Datasets
clustercast includes two example datasets that can be imported and used to experiment with the forecasting classes.
Airline Passengers Dataset
function clustercast.datasets.load_airline_passengers()
This function returns the well-known airline passengers dataset as a pandas dataframe.[1] The airline passengers dataset records monthly airline passengers over a period of many years. This dataset is great for learning about time series forecasting because it is non-stationary and exhibits strong seasonality.
Example
from clustercast.datasets import load_airline_passengers
# load in the dataset
data = load_airline_passengers()
print(data)
YM Passengers
0 1949-01-01 112
1 1949-02-01 118
2 1949-03-01 132
3 1949-04-01 129
4 1949-05-01 121
.. ... ...
139 1960-08-01 606
140 1960-09-01 508
141 1960-10-01 461
142 1960-11-01 390
143 1960-12-01 432
[144 rows x 2 columns]
Store Sales Dataset
function clustercast.datasets.load_store_sales()

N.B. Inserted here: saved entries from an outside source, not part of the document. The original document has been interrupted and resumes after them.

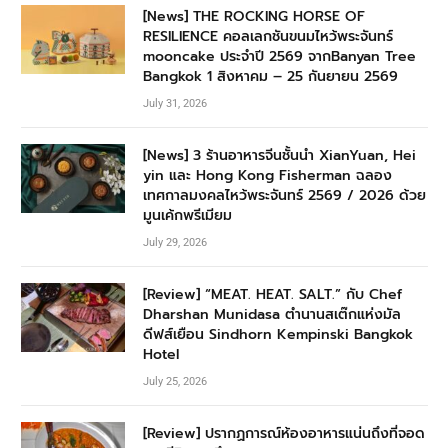
[News] THE ROCKING HORSE OF
RESILIENCE คอลเลกชันขนมไหว้พระจันทร์
mooncake ประจำปี 2569 จากBanyan Tree
Bangkok 1 สิงหาคม – 25 กันยายน 2569
July 31, 2026
[News] 3 ร้านอาหารจีนชั้นนำ XianYuan, Hei
yin และ Hong Kong Fisherman ฉลอง
เทศกาลมงคลไหว้พระจันทร์ 2569 / 2026 ด้วย
มูนเค้กพรีเมียม
July 29, 2026
[Review] “MEAT. HEAT. SALT.” กับ Chef
Dharshan Munidasa ตำนานสเต๊กแห่งมัล
ดีฟส์เยือน Sindhorn Kempinski Bangkok
Hotel
July 25, 2026
[Review] ปรากฏการณ์ห้องอาหารแน่นถึงที่จอด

This function returns a superstore sales dataset as a pandas dataframe.[2] This dataset is a modified version of an open dataset found on Kaggle, linked in the references below. The store sales dataset is a good example for global forecasting of grouped time series, as there are 12 closely related time series that have shared and overlapping attributes (store region and product category).[3]
Example
from clustercast.datasets import load_store_sales
# load in the dataset
data = load_store_sales()
print(data)
ID YM Region Category Sales
0 1 2015-01-01 Central Furniture 506.358
1 1 2015-02-01 Central Furniture 439.310
2 1 2015-03-01 Central Furniture 3639.290
3 1 2015-04-01 Central Furniture 1468.218
4 1 2015-05-01 Central Furniture 2304.382
.. .. ... ... ... ...
568 12 2018-08-01 West Technology 6230.788
569 12 2018-09-01 West Technology 5045.440
570 12 2018-10-01 West Technology 4651.807
571 12 2018-11-01 West Technology 7584.580
572 12 2018-12-01 West Technology 8064.524
[573 rows x 5 columns]
References
[1] “Airline Passengers.” Kaggle. Accessed 2025.